### What the exercise asks
Output the entries underneath exactly as they are.

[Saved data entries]

>>>

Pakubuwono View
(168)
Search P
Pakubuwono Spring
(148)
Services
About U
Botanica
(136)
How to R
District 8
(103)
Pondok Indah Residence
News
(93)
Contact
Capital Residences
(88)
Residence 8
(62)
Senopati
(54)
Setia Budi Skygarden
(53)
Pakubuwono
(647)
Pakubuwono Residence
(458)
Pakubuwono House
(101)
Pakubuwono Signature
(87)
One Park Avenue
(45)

<<<

### Solved problem
Pakubuwono View
(168)
Search P
Pakubuwono Spring
(148)
Services
About U
Botanica
(136)
How to R
District 8
(103)
Pondok Indah Residence
News
(93)
Contact
Capital Residences
(88)
Residence 8
(62)
Senopati
(54)
Setia Budi Skygarden
(53)
Pakubuwono
(647)
Pakubuwono Residence
(458)
Pakubuwono House
(101)
Pakubuwono Signature
(87)
One Park Avenue
(45)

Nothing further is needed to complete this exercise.